» **What this task involves**
If a record contains a picture, leave the picture out and reproduce everything else exactly.

» **Data to examine**

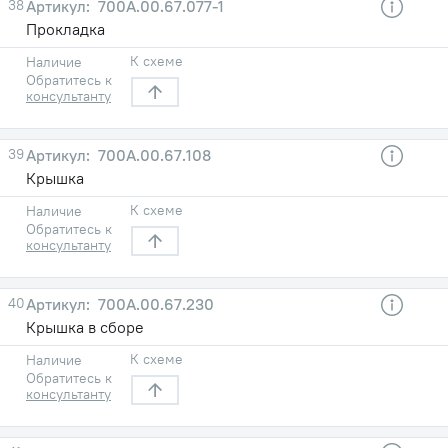
38
700А.00.67.077-1
Прокладка
К схеме
Наличие
Обратитесь к
консультанту
39
700А.00.67.108
Крышка
К схеме
Наличие
Обратитесь к
консультанту
40
700А.00.67.230
Крышка в сборе
К схеме
Наличие
Обратитесь к
консультанту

» **Response to this task**
38
700А.00.67.077-1
Прокладка
К схеме
Наличие
Обратитесь к
консультанту
39
700А.00.67.108
Крышка
К схеме
Наличие
Обратитесь к
консультанту
40
700А.00.67.230
Крышка в сборе
К схеме
Наличие
Обратитесь к
консультанту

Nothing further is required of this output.